Could you set down exactly the lines of the data below, starting at the one that holds "pompée comme film" and ending at the one that holds "Lieu de fabrication", both included, and only those?

-------- Input data --------

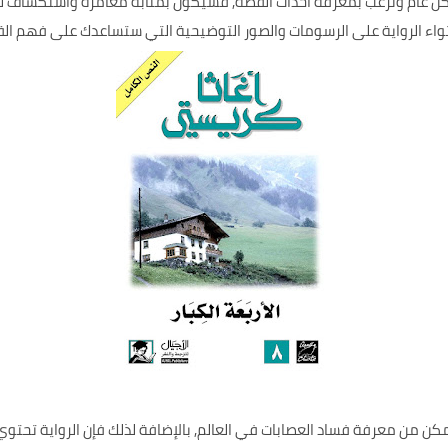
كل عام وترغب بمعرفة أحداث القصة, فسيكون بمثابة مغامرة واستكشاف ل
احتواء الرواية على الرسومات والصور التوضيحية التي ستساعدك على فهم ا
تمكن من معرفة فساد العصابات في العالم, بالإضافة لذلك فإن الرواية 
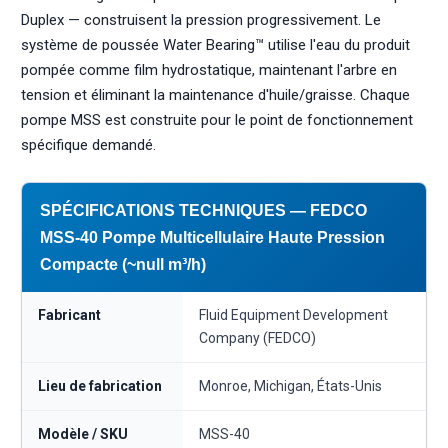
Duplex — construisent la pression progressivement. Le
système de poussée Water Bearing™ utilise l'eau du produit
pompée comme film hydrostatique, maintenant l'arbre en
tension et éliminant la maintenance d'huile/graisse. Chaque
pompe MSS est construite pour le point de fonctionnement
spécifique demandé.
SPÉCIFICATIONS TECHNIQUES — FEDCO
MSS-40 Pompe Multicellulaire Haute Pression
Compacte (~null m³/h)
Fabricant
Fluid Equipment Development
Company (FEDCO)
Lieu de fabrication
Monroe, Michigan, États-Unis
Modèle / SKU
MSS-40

--------
-------- Input data --------

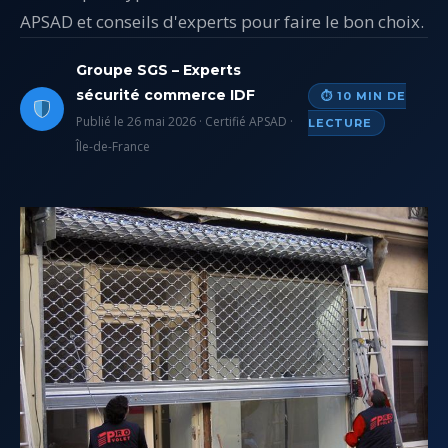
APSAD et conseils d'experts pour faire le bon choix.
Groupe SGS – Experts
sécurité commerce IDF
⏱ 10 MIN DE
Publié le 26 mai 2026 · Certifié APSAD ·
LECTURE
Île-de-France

--------
-------- Input data --------

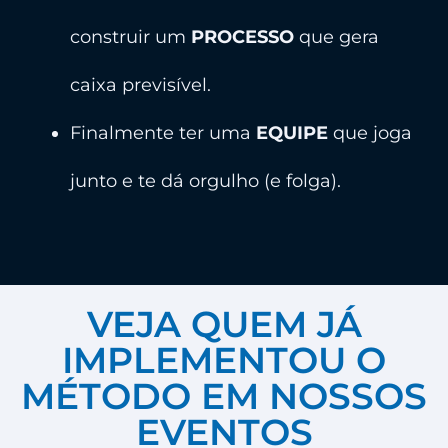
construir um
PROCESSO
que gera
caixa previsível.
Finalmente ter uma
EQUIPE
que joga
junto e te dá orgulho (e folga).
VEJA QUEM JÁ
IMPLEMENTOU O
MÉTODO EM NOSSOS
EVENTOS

--------

* _Output of the task_:
pompée comme film hydrostatique, maintenant l'arbre en
tension et éliminant la maintenance d'huile/graisse. Chaque
pompe MSS est construite pour le point de fonctionnement
spécifique demandé.
SPÉCIFICATIONS TECHNIQUES — FEDCO
MSS-40 Pompe Multicellulaire Haute Pression
Compacte (~null m³/h)
Fabricant
Fluid Equipment Development
Company (FEDCO)
Lieu de fabrication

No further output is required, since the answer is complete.